Word for word, please restate each record and pass over the pictures.

● Listed entries
+===+

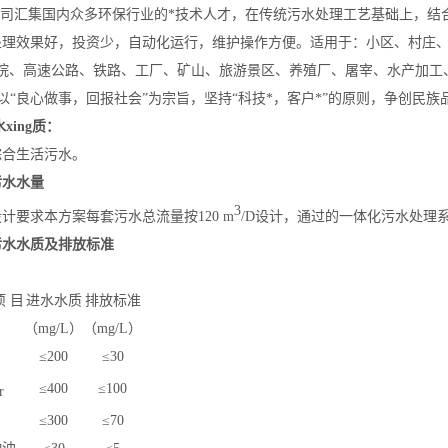
司汇集国内众多环保行业的*技术人才，在传统污水处理工艺基础上，结
处理效果好，投资少，自动化运行，维护操作方便。适用于：小区、村庄
医院、高速公路、铁路、工厂、矿山、旅游景区、养殖厂、屠宰、水产加工
“良心做事，回报社会”为宗旨，坚持“科技*，客户*”的原则，争创民
水
xing
质：
综合生活污水。
污水水量
3
计要求本方案每套污水总流量按120 m
/D设计，通过的一体化污水处理
污水水质及排放标准
 目
进水水质
排放标准
（mg/L）
（mg/L）
≤200
≤30
≤400
≤100
r
≤300
≤70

+===+

● Response area
司汇集国内众多环保行业的*技术人才，在传统污水处理工艺基础上，结
处理效果好，投资少，自动化运行，维护操作方便。适用于：小区、村庄
医院、高速公路、铁路、工厂、矿山、旅游景区、养殖厂、屠宰、水产加工
“良心做事，回报社会”为宗旨，坚持“科技*，客户*”的原则，争创民
水
xing
质：
综合生活污水。
污水水量
3
计要求本方案每套污水总流量按120 m
/D设计，通过的一体化污水处理
污水水质及排放标准
 目
进水水质
排放标准
（mg/L）
（mg/L）
≤200
≤30
≤400
≤100
r
≤300
≤70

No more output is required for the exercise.